Cette résistance fut telle que les travailleurs refusèrent initialement de s'installer sur le chantier. L'ingénieur Charles-Félix Morice de la Rue dut construire une estacade provisoire résistante aux vagues pour rassurer les équipes. Contre toute attente, après 3 ans de travaux dans des courants de 13 nœuds, le phare fut achevé sans qu'aucun ouvrier ne perde la vie, un exploit rare pour l'époque.
marquantes
Le phare de Goury entretient un lien insolite avec le célèbre poète Jacques Prévert. Ce dernier a vécu ses dernières années à Omonville-la-Petite, à seulement quelques kilomètres du phare, dans un cadre beaucoup plus paisible que la violence du raz Blanchard. Cette proximité a inspiré l'écrivaine Claudie Gallay pour son roman à succès Les Déferlantes (2008). Dans le livre, elle imagine un gardien de phare qui, par amour pour les oiseaux, éteint parfois la lumière pour éviter qu'ils ne s'écrasent contre la lanterne, créant ainsi un danger pour les navires. De nombreux lecteurs viennent aujourd'hui sur place pour retrouver les lieux du roman.
Le phare est aux premières loges lors des violentes tempêtes qui secouent la Manche, attirant des curieux venus admirer le spectacle des vagues s'écrasant contre la tour.
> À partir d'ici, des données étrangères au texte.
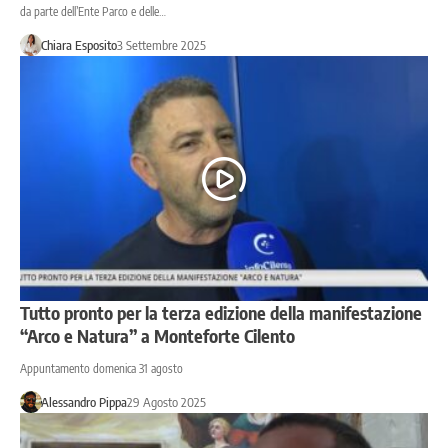
da parte dell’Ente Parco e delle…
Chiara Esposito
3 Settembre 2025
Tutto pronto per la terza edizione della manifestazione
“Arco e Natura” a Monteforte Cilento
Appuntamento domenica 31 agosto
Alessandro Pippa
29 Agosto 2025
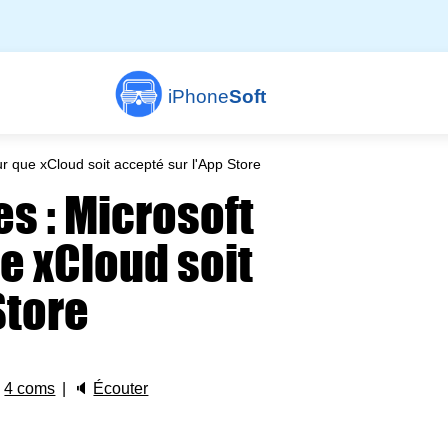
iPhone
Soft
r que xCloud soit accepté sur l'App Store
s : Microsoft
ue xCloud soit
Store

4 coms
🔈
Écouter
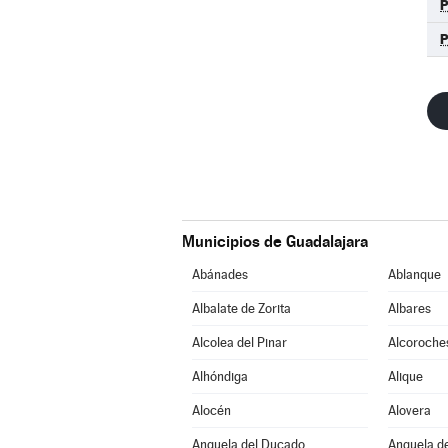
Municipios de Guadalajara
Abánades
Ablanque
Albalate de Zorita
Albares
Alcolea del Pinar
Alcoroche
Alhóndiga
Alique
Alocén
Alovera
Anquela del Ducado
Anquela de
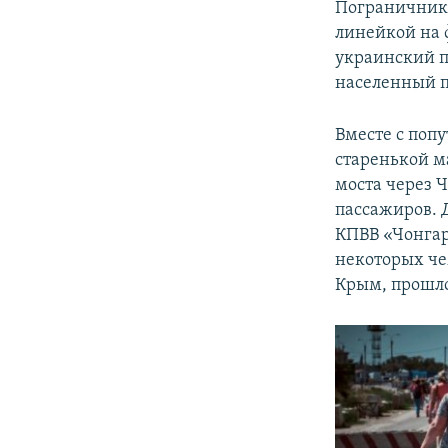
Пограничник 
линейкой на 
украинский п
населенный пу
Вместе с поп
старенькой ма
моста через Ч
пассажиров. 
КПВВ «Чонгар
некоторых чем
Крым, прошло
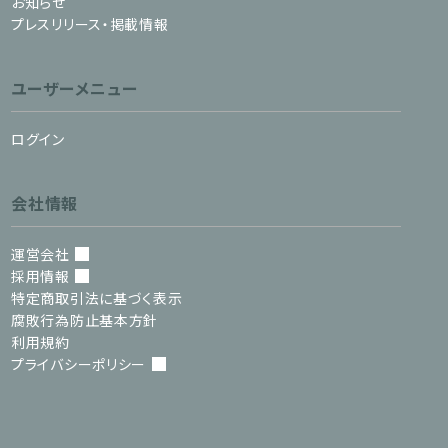
お知らせ
プレスリリース・掲載情報
ユーザーメニュー
ログイン
会社情報
運営会社
採用情報
特定商取引法に基づく表示
腐敗行為防止基本方針
利用規約
プライバシーポリシー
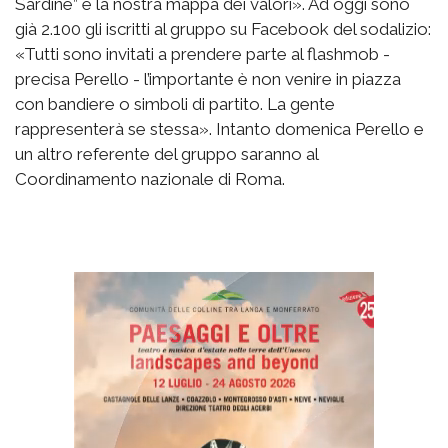
Sardine” e la nostra mappa dei valori». Ad oggi sono
già 2.100 gli iscritti al gruppo su Facebook del sodalizio:
«Tutti sono invitati a prendere parte al flashmob -
precisa Perello - l’importante è non venire in piazza
con bandiere o simboli di partito. La gente
rappresenterà se stessa». Intanto domenica Perello e
un altro referente del gruppo saranno al
Coordinamento nazionale di Roma.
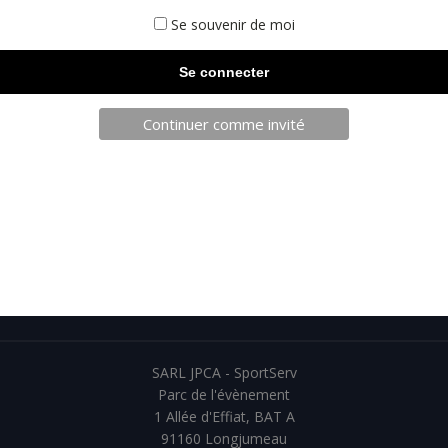
Se souvenir de moi
Continuer comme invité
TELECHARGEZ NOTRE BROCHURE
SARL JPCA - SportServ
Parc de l'évènement
1 Allée d'Effiat, BAT A
91160 Longjumeau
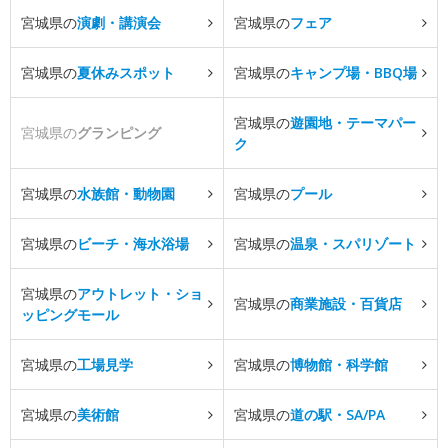
宮城県の
演劇・講演会
宮城県の
フェア
宮城県の
夏休みスポット
宮城県の
キャンプ場・BBQ場
宮城県の
遊園地・テーマパー
宮城県の
グランピング
ク
宮城県の
水族館・動物園
宮城県の
プール
宮城県の
ビーチ・海水浴場
宮城県の
温泉・スパリゾート
宮城県の
アウトレット・ショ
宮城県の
商業施設・百貨店
ッピングモール
宮城県の
工場見学
宮城県の
博物館・科学館
宮城県の
美術館
宮城県の
道の駅・SA/PA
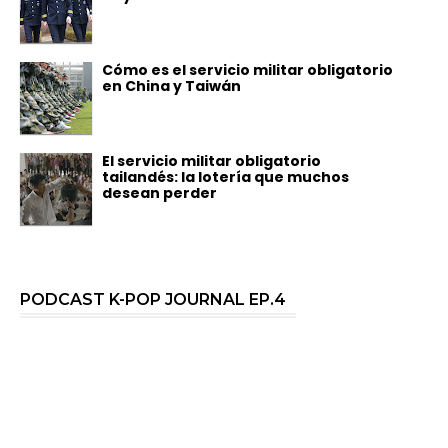
Cómo es el servicio militar obligatorio
en China y Taiwán
El servicio militar obligatorio
tailandés: la lotería que muchos
desean perder
PODCAST K-POP JOURNAL EP.4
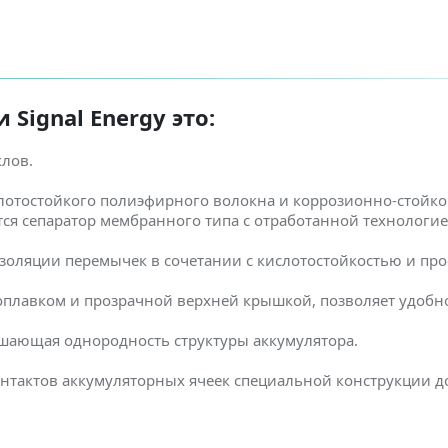
Signal Energy это:
клов.
лотостойкого полиэфирного волокна и коррозионно-стойко
ется сепаратор мембранного типа с отработанной технологи
золяции перемычек в сочетании с кислотостойкостью и пр
оплавком и прозрачной верхней крышкой, позволяет удобно
шающая однородность структуры аккумулятора.
нтактов аккумуляторных ячеек специальной конструкции 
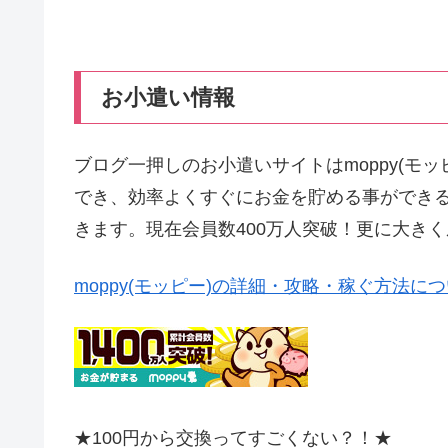
お小遣い情報
ブログ一押しのお小遣いサイトはmoppy(モ
でき、効率よくすぐにお金を貯める事ができ
きます。現在会員数400万人突破！更に大き
moppy(モッピー)の詳細・攻略・稼ぐ方法に
★100円から交換ってすごくない？！★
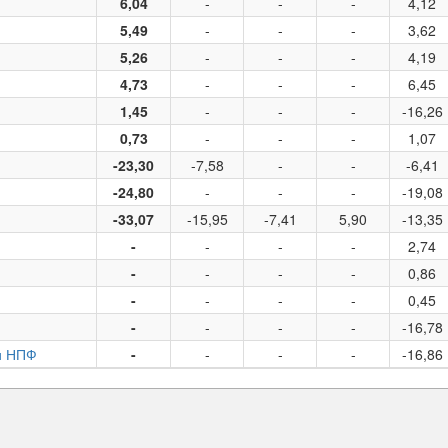
6,04
-
-
-
4,12
5,49
-
-
-
3,62
5,26
-
-
-
4,19
4,73
-
-
-
6,45
1,45
-
-
-
-16,26
0,73
-
-
-
1,07
-23,30
-7,58
-
-
-6,41
-24,80
-
-
-
-19,08
-33,07
-15,95
-7,41
5,90
-13,35
-
-
-
-
2,74
-
-
-
-
0,86
-
-
-
-
0,45
-
-
-
-
-16,78
и НПФ
-
-
-
-
-16,86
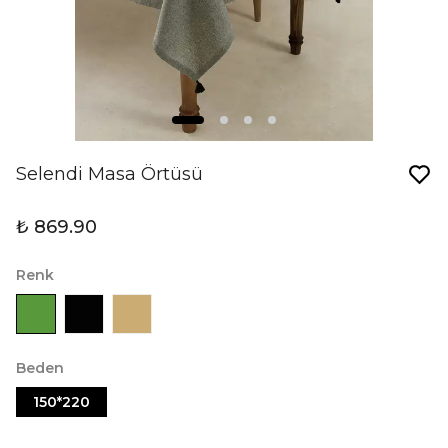
Selendi Masa Örtüsü
₺ 869.90
Renk
Beden
150*220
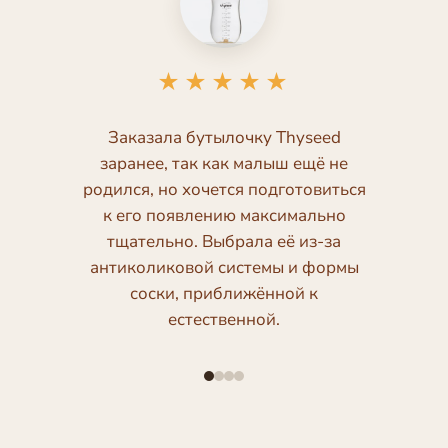
★★★★★
Заказала бутылочку Thyseed
заранее, так как малыш ещё не
родился, но хочется подготовиться
к его появлению максимально
тщательно. Выбрала её из-за
антиколиковой системы и формы
соски, приближённой к
естественной.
Lors de la tempête Ciara en février 2020, des rafales de vent ont atteint 165 km/h à proximité immédiate (Gatteville-le-Phare), et lors de la tempête Goretti en janvier 2026, des vents de 213 km/h ont été enregistrés dans le secteur, provoquant des dégâts matériels au port de Goury.
Même par temps calme, le raz Blanchard reste l'un des courants les plus puissants d'Europe, maintenant une houle permanente autour de l'édifice.
Une anecdote naturelle surprenante s'est produite en 2013 : un sanglier a réussi l'exploit de traverser le raz Blanchard à la nage pour rejoindre l'île d'Aurigny.
Il a parcouru ainsi les 11 kilomètres de mer séparant la Normandie de l'île anglo-normande, dans l'un des courants les plus dangereux d'Europe, là où de nombreux navires ont fait naufrage.
Cette traversée improbable illustre la force de la nature animale face à un environnement réputé infranchissable.
Contrairement à la plupart des phares côtiers, le Phare de Goury est situé à 800 mètres des terres, isolé en pleine mer.
Pour l'atteindre physiquement, il n'existe que trois options : prendre un bateau (déconseillé sauf par mer très calme), y aller à pied à marée basse (extrêmement dangereux en raison des courants rapides du raz), ou... s'y rendre en hélicoptère.
Cette dernière méthode a été utilisée notamment pour les importants travaux de réfection de la lanterne en 2013, soulignant la complexité logistique de l'entretien de ce monument.